## [Work to complete]
In the entries below, the lines from the one with "に登録すると、空室になった時にメールで" through the one with "カディコットン製品ができるまで" are to be copied exactly; both ends count.

Items from a dataset:
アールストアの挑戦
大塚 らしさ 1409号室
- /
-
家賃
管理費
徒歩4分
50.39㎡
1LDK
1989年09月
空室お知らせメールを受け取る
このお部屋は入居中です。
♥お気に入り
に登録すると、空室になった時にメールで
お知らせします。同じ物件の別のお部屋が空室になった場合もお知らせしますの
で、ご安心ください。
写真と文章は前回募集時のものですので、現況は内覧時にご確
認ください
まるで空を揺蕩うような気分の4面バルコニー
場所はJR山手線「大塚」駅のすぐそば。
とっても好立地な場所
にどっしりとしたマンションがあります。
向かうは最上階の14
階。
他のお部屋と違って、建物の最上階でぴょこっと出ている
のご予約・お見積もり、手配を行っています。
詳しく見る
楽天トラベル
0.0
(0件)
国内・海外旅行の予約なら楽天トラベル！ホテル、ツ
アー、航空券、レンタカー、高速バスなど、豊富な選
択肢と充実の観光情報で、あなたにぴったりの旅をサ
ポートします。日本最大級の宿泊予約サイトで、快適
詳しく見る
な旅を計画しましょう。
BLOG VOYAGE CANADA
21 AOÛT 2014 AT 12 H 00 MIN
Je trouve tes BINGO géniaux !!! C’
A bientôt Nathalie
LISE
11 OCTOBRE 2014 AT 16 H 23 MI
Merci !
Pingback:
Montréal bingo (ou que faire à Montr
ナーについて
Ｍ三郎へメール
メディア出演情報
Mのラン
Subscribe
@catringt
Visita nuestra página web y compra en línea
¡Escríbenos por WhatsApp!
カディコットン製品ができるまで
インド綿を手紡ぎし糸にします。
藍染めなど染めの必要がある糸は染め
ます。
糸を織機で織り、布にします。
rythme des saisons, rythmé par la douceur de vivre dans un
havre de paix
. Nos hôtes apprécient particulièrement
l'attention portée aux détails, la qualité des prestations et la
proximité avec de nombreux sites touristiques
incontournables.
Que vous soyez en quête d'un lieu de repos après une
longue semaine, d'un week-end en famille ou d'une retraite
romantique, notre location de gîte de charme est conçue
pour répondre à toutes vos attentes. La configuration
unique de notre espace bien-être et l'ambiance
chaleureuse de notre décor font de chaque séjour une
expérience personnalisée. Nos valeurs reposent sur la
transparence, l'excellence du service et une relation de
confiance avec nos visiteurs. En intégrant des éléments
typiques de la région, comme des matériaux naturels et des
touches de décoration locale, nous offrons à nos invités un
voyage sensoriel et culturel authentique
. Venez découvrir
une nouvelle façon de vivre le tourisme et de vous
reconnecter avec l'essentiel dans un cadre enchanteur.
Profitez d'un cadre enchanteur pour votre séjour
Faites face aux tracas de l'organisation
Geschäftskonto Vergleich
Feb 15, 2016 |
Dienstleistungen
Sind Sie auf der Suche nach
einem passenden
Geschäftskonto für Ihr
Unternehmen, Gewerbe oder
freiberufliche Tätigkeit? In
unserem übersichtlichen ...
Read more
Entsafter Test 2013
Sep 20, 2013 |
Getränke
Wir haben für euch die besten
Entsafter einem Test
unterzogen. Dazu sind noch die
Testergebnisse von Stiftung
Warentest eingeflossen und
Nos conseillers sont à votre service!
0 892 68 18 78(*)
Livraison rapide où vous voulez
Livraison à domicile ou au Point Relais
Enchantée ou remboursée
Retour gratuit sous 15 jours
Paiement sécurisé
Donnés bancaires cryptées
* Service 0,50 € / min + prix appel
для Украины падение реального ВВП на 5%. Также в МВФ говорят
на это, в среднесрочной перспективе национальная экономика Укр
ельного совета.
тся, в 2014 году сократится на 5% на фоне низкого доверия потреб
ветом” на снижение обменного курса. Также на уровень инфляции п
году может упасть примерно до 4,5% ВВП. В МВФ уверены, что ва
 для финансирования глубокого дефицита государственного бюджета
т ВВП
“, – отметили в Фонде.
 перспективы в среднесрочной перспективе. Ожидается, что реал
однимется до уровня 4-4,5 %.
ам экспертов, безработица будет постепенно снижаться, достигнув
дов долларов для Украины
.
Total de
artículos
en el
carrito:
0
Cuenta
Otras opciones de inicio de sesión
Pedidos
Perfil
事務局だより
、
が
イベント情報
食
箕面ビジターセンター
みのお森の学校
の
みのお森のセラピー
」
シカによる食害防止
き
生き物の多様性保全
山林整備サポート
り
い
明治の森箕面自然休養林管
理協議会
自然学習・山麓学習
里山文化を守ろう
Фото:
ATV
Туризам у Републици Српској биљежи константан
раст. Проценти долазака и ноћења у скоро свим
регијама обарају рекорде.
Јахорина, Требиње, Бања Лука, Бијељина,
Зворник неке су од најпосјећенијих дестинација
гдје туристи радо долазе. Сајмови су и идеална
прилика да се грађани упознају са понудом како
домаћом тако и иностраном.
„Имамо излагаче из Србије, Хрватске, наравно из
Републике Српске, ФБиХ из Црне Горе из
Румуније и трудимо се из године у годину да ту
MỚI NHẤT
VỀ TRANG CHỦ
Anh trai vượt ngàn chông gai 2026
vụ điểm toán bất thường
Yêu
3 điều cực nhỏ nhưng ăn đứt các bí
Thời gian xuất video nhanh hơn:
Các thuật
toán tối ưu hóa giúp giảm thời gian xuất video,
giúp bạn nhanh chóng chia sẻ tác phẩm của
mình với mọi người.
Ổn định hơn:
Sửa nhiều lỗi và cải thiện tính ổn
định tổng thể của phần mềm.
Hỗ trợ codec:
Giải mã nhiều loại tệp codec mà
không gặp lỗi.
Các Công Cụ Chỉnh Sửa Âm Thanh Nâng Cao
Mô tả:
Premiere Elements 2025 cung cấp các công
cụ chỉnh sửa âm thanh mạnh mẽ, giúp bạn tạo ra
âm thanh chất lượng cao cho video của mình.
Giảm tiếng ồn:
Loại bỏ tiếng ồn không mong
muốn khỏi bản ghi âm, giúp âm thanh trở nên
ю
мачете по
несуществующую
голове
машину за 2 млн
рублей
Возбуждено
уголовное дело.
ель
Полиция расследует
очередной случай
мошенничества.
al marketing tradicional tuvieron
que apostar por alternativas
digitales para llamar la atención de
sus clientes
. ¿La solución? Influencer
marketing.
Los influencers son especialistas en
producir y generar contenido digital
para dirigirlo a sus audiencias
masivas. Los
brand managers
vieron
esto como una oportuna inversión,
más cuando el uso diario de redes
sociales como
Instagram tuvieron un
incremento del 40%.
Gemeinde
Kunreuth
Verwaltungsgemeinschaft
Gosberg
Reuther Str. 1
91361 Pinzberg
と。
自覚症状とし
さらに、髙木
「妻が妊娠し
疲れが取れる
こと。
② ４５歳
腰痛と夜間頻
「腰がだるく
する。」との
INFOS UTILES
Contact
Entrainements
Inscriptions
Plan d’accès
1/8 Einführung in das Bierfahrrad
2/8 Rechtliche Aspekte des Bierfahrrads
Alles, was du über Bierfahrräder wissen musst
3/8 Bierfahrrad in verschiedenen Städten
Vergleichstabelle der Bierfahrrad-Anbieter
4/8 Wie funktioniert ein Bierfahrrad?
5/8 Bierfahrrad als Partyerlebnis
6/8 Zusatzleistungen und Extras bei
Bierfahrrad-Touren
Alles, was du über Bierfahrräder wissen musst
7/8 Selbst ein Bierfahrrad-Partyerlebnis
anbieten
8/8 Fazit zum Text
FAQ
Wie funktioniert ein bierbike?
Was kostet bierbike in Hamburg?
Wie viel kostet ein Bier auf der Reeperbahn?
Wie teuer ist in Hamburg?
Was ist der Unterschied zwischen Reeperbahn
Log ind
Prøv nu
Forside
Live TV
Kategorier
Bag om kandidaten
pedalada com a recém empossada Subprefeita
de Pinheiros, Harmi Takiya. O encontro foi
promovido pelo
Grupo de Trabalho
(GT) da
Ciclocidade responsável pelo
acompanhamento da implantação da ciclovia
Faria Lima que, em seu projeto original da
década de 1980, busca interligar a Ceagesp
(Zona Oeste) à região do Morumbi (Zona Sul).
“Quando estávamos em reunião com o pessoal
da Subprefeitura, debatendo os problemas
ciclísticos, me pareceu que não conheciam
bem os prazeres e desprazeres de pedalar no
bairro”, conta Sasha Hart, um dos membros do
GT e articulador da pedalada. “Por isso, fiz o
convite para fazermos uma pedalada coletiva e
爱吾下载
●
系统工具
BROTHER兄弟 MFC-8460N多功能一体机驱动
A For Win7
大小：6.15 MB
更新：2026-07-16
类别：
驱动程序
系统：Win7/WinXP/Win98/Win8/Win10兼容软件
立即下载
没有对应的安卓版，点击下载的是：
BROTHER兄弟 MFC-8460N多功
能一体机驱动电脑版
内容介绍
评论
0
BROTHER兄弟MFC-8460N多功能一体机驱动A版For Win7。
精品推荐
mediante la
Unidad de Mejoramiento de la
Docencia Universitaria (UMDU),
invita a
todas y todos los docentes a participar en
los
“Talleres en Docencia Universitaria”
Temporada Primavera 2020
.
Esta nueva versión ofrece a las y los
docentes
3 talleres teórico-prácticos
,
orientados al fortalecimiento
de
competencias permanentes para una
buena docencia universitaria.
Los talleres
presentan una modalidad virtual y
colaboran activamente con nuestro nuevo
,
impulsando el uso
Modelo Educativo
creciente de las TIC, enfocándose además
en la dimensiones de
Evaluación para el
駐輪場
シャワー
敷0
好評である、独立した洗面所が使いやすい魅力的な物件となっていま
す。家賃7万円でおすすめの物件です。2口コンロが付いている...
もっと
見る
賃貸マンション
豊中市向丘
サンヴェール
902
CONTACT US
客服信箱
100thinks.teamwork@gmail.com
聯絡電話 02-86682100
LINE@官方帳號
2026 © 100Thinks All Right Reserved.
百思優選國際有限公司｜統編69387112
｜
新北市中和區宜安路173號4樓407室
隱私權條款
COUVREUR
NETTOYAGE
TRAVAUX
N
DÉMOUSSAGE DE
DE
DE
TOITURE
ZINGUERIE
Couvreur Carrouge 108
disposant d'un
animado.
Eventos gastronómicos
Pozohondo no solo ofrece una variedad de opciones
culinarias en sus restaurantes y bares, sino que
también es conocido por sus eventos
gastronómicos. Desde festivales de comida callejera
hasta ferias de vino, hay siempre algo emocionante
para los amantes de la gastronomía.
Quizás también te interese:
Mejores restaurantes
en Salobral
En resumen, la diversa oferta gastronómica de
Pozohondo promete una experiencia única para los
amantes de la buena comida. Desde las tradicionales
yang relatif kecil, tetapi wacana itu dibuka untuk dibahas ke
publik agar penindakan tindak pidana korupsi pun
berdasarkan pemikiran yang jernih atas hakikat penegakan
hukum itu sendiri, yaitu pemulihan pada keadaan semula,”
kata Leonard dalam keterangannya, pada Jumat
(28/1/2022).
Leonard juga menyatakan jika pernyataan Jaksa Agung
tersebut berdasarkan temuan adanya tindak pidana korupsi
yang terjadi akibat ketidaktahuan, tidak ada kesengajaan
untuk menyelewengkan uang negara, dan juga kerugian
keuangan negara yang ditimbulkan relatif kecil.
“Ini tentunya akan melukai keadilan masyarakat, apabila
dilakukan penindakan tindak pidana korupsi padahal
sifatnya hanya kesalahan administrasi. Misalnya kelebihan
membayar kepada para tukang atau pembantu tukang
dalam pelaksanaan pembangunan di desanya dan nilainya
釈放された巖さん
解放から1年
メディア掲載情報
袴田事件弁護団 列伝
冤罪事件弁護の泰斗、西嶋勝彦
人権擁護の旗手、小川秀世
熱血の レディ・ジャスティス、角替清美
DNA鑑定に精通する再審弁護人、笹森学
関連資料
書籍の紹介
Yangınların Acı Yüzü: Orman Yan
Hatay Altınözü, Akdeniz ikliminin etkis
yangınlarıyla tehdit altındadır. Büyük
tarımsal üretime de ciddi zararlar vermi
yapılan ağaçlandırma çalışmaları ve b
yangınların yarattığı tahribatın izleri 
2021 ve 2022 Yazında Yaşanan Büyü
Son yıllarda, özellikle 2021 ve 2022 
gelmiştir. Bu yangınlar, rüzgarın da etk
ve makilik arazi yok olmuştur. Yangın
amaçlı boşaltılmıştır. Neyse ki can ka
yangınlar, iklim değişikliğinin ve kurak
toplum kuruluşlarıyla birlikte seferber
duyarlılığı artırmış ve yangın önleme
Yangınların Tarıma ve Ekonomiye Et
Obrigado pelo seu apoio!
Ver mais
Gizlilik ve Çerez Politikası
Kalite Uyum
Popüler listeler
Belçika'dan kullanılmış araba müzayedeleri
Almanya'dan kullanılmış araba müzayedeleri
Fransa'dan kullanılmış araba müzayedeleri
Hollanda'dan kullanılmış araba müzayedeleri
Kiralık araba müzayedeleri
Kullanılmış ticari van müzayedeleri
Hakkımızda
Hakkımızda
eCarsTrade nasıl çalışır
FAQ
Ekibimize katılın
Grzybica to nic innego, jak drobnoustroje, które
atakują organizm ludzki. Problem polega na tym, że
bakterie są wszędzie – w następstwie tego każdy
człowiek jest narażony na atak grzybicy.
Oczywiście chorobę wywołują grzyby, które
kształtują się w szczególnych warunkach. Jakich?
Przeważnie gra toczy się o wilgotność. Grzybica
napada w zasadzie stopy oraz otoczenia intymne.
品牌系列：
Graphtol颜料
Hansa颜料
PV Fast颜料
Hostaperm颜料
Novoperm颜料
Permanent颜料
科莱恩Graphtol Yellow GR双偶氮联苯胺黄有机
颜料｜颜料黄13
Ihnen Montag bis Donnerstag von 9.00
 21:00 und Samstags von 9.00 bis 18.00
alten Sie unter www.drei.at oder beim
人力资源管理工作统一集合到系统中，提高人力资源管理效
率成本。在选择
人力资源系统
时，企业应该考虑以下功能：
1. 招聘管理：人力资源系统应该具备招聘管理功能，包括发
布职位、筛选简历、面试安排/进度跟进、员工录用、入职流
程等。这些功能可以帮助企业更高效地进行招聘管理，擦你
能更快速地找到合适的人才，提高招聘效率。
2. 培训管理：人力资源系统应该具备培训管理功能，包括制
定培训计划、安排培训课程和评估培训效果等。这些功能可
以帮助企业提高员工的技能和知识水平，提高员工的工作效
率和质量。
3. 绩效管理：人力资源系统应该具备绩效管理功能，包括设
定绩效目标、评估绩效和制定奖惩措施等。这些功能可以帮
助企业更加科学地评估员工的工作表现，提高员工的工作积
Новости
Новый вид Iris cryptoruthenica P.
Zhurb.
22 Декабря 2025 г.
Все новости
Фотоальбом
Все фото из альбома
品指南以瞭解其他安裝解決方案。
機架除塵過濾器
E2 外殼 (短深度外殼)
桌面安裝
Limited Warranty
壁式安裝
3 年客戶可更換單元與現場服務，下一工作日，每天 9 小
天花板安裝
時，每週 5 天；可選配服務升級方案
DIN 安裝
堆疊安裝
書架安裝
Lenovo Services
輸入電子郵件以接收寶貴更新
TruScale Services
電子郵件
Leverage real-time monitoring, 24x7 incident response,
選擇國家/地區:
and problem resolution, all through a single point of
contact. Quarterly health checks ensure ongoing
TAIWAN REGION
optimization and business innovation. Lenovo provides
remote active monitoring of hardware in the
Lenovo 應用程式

## [Solution for this problem]
に登録すると、空室になった時にメールで
お知らせします。同じ物件の別のお部屋が空室になった場合もお知らせしますの
で、ご安心ください。
写真と文章は前回募集時のものですので、現況は内覧時にご確
認ください
まるで空を揺蕩うような気分の4面バルコニー
場所はJR山手線「大塚」駅のすぐそば。
とっても好立地な場所
にどっしりとしたマンションがあります。
向かうは最上階の14
階。
他のお部屋と違って、建物の最上階でぴょこっと出ている
のご予約・お見積もり、手配を行っています。
詳しく見る
楽天トラベル
0.0
(0件)
国内・海外旅行の予約なら楽天トラベル！ホテル、ツ
アー、航空券、レンタカー、高速バスなど、豊富な選
択肢と充実の観光情報で、あなたにぴったりの旅をサ
ポートします。日本最大級の宿泊予約サイトで、快適
詳しく見る
な旅を計画しましょう。
BLOG VOYAGE CANADA
21 AOÛT 2014 AT 12 H 00 MIN
Je trouve tes BINGO géniaux !!! C’
A bientôt Nathalie
LISE
11 OCTOBRE 2014 AT 16 H 23 MI
Merci !
Pingback:
Montréal bingo (ou que faire à Montr
ナーについて
Ｍ三郎へメール
メディア出演情報
Mのラン
Subscribe
@catringt
Visita nuestra página web y compra en línea
¡Escríbenos por WhatsApp!
カディコットン製品ができるまで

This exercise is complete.